BRIEF:
Exclude the images, then return every line below exactly as written.

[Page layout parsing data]
####################

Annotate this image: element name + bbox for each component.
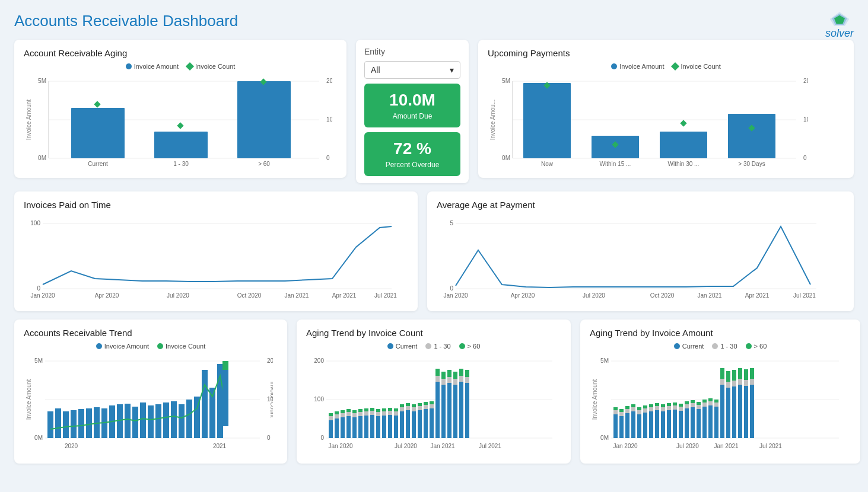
svg-rect-245 (714, 400, 718, 402)
svg-text:100: 100 (314, 396, 324, 402)
svg-rect-257 (738, 368, 742, 379)
svg-rect-15 (177, 122, 183, 129)
entity-kpi-card: Entity All ▾ 10.0M Amount Due 72 % Perce… (356, 40, 469, 183)
svg-rect-78 (63, 411, 69, 438)
svg-rect-156 (418, 410, 422, 438)
svg-rect-134 (370, 408, 374, 411)
svg-rect-117 (341, 417, 345, 438)
svg-rect-132 (370, 415, 374, 438)
svg-rect-248 (720, 368, 724, 379)
trend-legend-amount: Invoice Amount (96, 343, 149, 350)
svg-rect-212 (649, 404, 653, 407)
svg-rect-131 (364, 408, 368, 411)
svg-text:Jan 2021: Jan 2021 (430, 443, 455, 449)
count-legend-60: > 60 (459, 343, 481, 350)
svg-text:Oct 2020: Oct 2020 (650, 292, 675, 299)
svg-rect-178 (459, 376, 463, 382)
trend-title: Accounts Receivable Trend (24, 328, 278, 338)
svg-rect-143 (388, 408, 392, 411)
svg-rect-247 (720, 379, 724, 385)
svg-rect-174 (453, 385, 457, 438)
aging-count-chart: 200 100 0 (306, 352, 561, 455)
trend-count-dot (157, 343, 163, 349)
svg-rect-125 (352, 410, 357, 413)
svg-rect-228 (685, 408, 689, 438)
trend-legend-count: Invoice Count (157, 343, 205, 350)
amt-current-dot (674, 343, 680, 349)
svg-rect-162 (430, 408, 434, 438)
svg-rect-141 (388, 415, 392, 438)
amount-due-kpi: 10.0M Amount Due (364, 84, 460, 127)
amount-legend-current: Current (674, 343, 704, 350)
svg-rect-170 (441, 372, 446, 379)
svg-rect-166 (435, 376, 440, 382)
svg-rect-112 (329, 416, 333, 420)
svg-text:100: 100 (30, 220, 40, 226)
svg-rect-232 (691, 403, 695, 407)
entity-label: Entity (364, 47, 460, 56)
svg-rect-175 (453, 379, 457, 385)
svg-text:200: 200 (803, 78, 808, 84)
upcoming-chart: 5M 0M 200 100 0 (488, 72, 844, 170)
svg-text:Jul 2021: Jul 2021 (374, 292, 397, 299)
svg-text:Jul 2021: Jul 2021 (793, 292, 816, 299)
svg-text:5M: 5M (38, 78, 46, 84)
svg-text:0: 0 (450, 285, 453, 292)
svg-rect-254 (732, 370, 736, 381)
svg-rect-176 (453, 372, 457, 379)
svg-rect-206 (637, 407, 641, 410)
svg-rect-208 (643, 408, 647, 413)
svg-rect-129 (364, 416, 368, 438)
svg-rect-94 (186, 400, 192, 438)
svg-rect-145 (394, 411, 398, 416)
svg-rect-235 (697, 405, 701, 409)
svg-rect-251 (726, 371, 730, 382)
entity-select[interactable]: All ▾ (364, 61, 460, 79)
count-legend-130: 1 - 30 (425, 343, 450, 350)
svg-rect-210 (649, 411, 653, 438)
svg-rect-160 (424, 405, 428, 409)
percent-overdue-kpi: 72 % Percent Overdue (364, 132, 460, 176)
svg-rect-87 (132, 407, 138, 438)
svg-rect-121 (346, 412, 351, 416)
aging-amount-card: Aging Trend by Invoice Amount Current 1 … (580, 320, 860, 464)
aging-title: Account Receivable Aging (24, 48, 337, 58)
svg-text:Apr 2021: Apr 2021 (332, 292, 357, 299)
trend-amount-dot (96, 343, 102, 349)
solver-logo: solver (825, 11, 854, 40)
svg-rect-226 (679, 407, 683, 411)
upcoming-card: Upcoming Payments Invoice Amount Invoice… (478, 40, 854, 178)
svg-rect-148 (400, 407, 404, 411)
svg-rect-255 (738, 385, 742, 438)
svg-rect-93 (179, 404, 185, 438)
svg-rect-11 (71, 108, 125, 158)
svg-rect-169 (441, 379, 446, 385)
svg-rect-217 (661, 407, 665, 411)
svg-rect-224 (673, 402, 677, 405)
svg-rect-122 (346, 409, 351, 412)
svg-rect-133 (370, 411, 374, 415)
svg-rect-259 (744, 380, 748, 386)
svg-rect-194 (613, 407, 618, 410)
svg-text:5M: 5M (600, 357, 609, 364)
svg-rect-89 (148, 405, 154, 438)
svg-rect-198 (625, 413, 629, 438)
svg-rect-34 (728, 114, 775, 158)
svg-rect-163 (430, 404, 434, 408)
svg-rect-177 (459, 382, 463, 438)
svg-rect-207 (643, 413, 647, 438)
aging-card: Account Receivable Aging Invoice Amount … (14, 40, 346, 178)
svg-text:Jul 2021: Jul 2021 (479, 443, 501, 449)
svg-rect-204 (637, 414, 641, 438)
svg-rect-219 (667, 410, 671, 438)
svg-rect-91 (163, 402, 169, 438)
count-60-dot (459, 343, 465, 349)
up-amount-dot (611, 63, 617, 69)
svg-text:Jan 2020: Jan 2020 (328, 443, 353, 449)
avg-age-card: Average Age at Payment 5 0 Jan 2020 Apr … (427, 191, 854, 311)
svg-rect-12 (154, 132, 208, 158)
svg-text:Jan 2021: Jan 2021 (697, 292, 722, 299)
svg-text:Jul 2020: Jul 2020 (676, 443, 699, 449)
svg-rect-118 (341, 413, 345, 417)
svg-rect-144 (394, 416, 398, 438)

####################

EXERCISE SOLUTION:
Annotate this image: element name + bbox for each component.
svg-rect-245 (714, 400, 718, 402)
svg-text:100: 100 (314, 396, 324, 402)
svg-rect-257 (738, 368, 742, 379)
svg-rect-15 (177, 122, 183, 129)
entity-kpi-card: Entity All ▾ 10.0M Amount Due 72 % Perce… (356, 40, 469, 183)
svg-rect-78 (63, 411, 69, 438)
svg-rect-156 (418, 410, 422, 438)
svg-rect-134 (370, 408, 374, 411)
svg-rect-117 (341, 417, 345, 438)
svg-rect-132 (370, 415, 374, 438)
svg-rect-248 (720, 368, 724, 379)
trend-legend-amount: Invoice Amount (96, 343, 149, 350)
svg-rect-212 (649, 404, 653, 407)
svg-rect-131 (364, 408, 368, 411)
svg-text:Jan 2021: Jan 2021 (430, 443, 455, 449)
count-legend-60: > 60 (459, 343, 481, 350)
svg-text:Oct 2020: Oct 2020 (650, 292, 675, 299)
svg-rect-178 (459, 376, 463, 382)
trend-title: Accounts Receivable Trend (24, 328, 278, 338)
svg-rect-143 (388, 408, 392, 411)
svg-rect-247 (720, 379, 724, 385)
svg-rect-174 (453, 385, 457, 438)
aging-count-chart: 200 100 0 (306, 352, 561, 455)
trend-count-dot (157, 343, 163, 349)
svg-rect-125 (352, 410, 357, 413)
svg-rect-228 (685, 408, 689, 438)
trend-legend-count: Invoice Count (157, 343, 205, 350)
amt-current-dot (674, 343, 680, 349)
svg-rect-162 (430, 408, 434, 438)
svg-rect-141 (388, 415, 392, 438)
amount-due-kpi: 10.0M Amount Due (364, 84, 460, 127)
amount-legend-current: Current (674, 343, 704, 350)
svg-rect-170 (441, 372, 446, 379)
svg-rect-166 (435, 376, 440, 382)
svg-rect-112 (329, 416, 333, 420)
svg-text:100: 100 (30, 220, 40, 226)
svg-rect-232 (691, 403, 695, 407)
entity-label: Entity (364, 47, 460, 56)
svg-rect-175 (453, 379, 457, 385)
svg-text:200: 200 (803, 78, 808, 84)
upcoming-chart: 5M 0M 200 100 0 (488, 72, 844, 170)
svg-text:Jul 2021: Jul 2021 (374, 292, 397, 299)
svg-text:Jul 2021: Jul 2021 (793, 292, 816, 299)
svg-text:5M: 5M (38, 78, 46, 84)
svg-text:0: 0 (450, 285, 453, 292)
svg-rect-254 (732, 370, 736, 381)
svg-rect-176 (453, 372, 457, 379)
svg-rect-206 (637, 407, 641, 410)
svg-rect-208 (643, 408, 647, 413)
svg-rect-129 (364, 416, 368, 438)
svg-rect-94 (186, 400, 192, 438)
svg-rect-145 (394, 411, 398, 416)
svg-rect-235 (697, 405, 701, 409)
svg-rect-251 (726, 371, 730, 382)
entity-select[interactable]: All ▾ (364, 61, 460, 79)
count-legend-130: 1 - 30 (425, 343, 450, 350)
svg-rect-210 (649, 411, 653, 438)
svg-rect-160 (424, 405, 428, 409)
percent-overdue-kpi: 72 % Percent Overdue (364, 132, 460, 176)
svg-rect-87 (132, 407, 138, 438)
svg-rect-121 (346, 412, 351, 416)
aging-amount-card: Aging Trend by Invoice Amount Current 1 … (580, 320, 860, 464)
aging-title: Account Receivable Aging (24, 48, 337, 58)
svg-text:Apr 2021: Apr 2021 (332, 292, 357, 299)
trend-amount-dot (96, 343, 102, 349)
solver-logo: solver (825, 11, 854, 40)
svg-rect-226 (679, 407, 683, 411)
upcoming-card: Upcoming Payments Invoice Amount Invoice… (478, 40, 854, 178)
svg-rect-148 (400, 407, 404, 411)
svg-rect-255 (738, 385, 742, 438)
svg-rect-93 (179, 404, 185, 438)
svg-rect-11 (71, 108, 125, 158)
svg-rect-169 (441, 379, 446, 385)
svg-rect-217 (661, 407, 665, 411)
svg-rect-224 (673, 402, 677, 405)
svg-rect-122 (346, 409, 351, 412)
svg-rect-133 (370, 411, 374, 415)
svg-rect-259 (744, 380, 748, 386)
svg-rect-194 (613, 407, 618, 410)
svg-text:5M: 5M (600, 357, 609, 364)
svg-rect-89 (148, 405, 154, 438)
svg-rect-198 (625, 413, 629, 438)
svg-rect-34 (728, 114, 775, 158)
svg-rect-163 (430, 404, 434, 408)
svg-rect-177 (459, 382, 463, 438)
svg-rect-207 (643, 413, 647, 438)
aging-card: Account Receivable Aging Invoice Amount … (14, 40, 346, 178)
svg-text:Jul 2021: Jul 2021 (479, 443, 501, 449)
svg-rect-204 (637, 414, 641, 438)
svg-rect-219 (667, 410, 671, 438)
svg-rect-91 (163, 402, 169, 438)
count-60-dot (459, 343, 465, 349)
up-amount-dot (611, 63, 617, 69)
svg-text:Jan 2020: Jan 2020 (328, 443, 353, 449)
avg-age-card: Average Age at Payment 5 0 Jan 2020 Apr … (427, 191, 854, 311)
svg-rect-12 (154, 132, 208, 158)
svg-text:Jan 2021: Jan 2021 (697, 292, 722, 299)
svg-text:Jul 2020: Jul 2020 (676, 443, 699, 449)
svg-rect-118 (341, 413, 345, 417)
svg-rect-144 (394, 416, 398, 438)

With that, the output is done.